• PROBLEM DESCRIPTION:
Your answer should hold every line of the records below that contains the string "stadio".

Dataset entries:
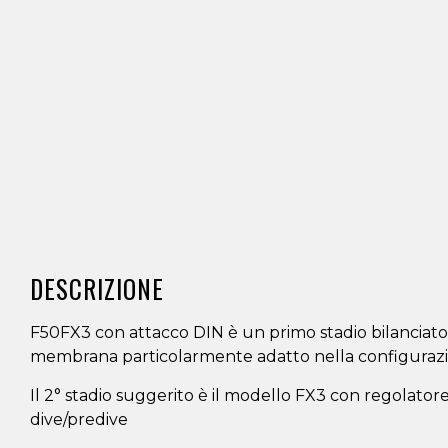
DESCRIZIONE
F50FX3 con attacco DIN è un primo stadio bilanciat
membrana particolarmente adatto nella configuraz
Il 2° stadio suggerito è il modello FX3 con regolatore
dive/predive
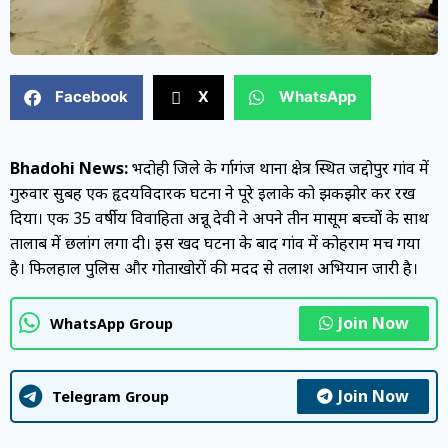
Facebook
X
WhatsApp
Bhadohi News:
भदोही जिले के दुर्गागंज थाना क्षेत्र स्थित जद्दोपुर गांव में
गुरुवार सुबह एक हृदयविदारक घटना ने पूरे इलाके को झकझोर कर रख
दिया। एक 35 वर्षीय विवाहिता अन्नू देवी ने अपने तीन मासूम बच्चों के साथ
तालाब में छलांग लगा दी। इस दुखद घटना के बाद गांव में कोहराम मच गया
है। फिलहाल पुलिस और गोताखोरों की मदद से तलाश अभियान जारी है।
Join Now
WhatsApp Group
Join Now
Telegram Group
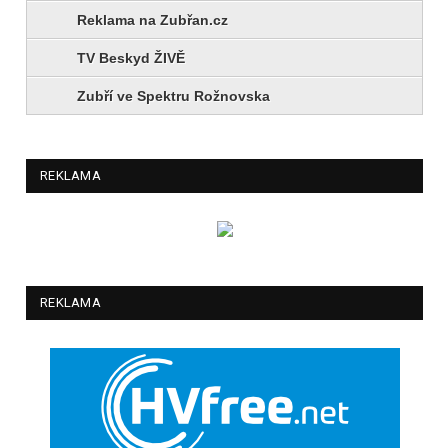
Reklama na Zubřan.cz
TV Beskyd ŽIVĚ
Zubří ve Spektru Rožnovska
REKLAMA
REKLAMA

• EXPECTED ANSWER:
F50FX3 con attacco DIN è un primo stadio bilanciat
Il 2° stadio suggerito è il modello FX3 con regolatore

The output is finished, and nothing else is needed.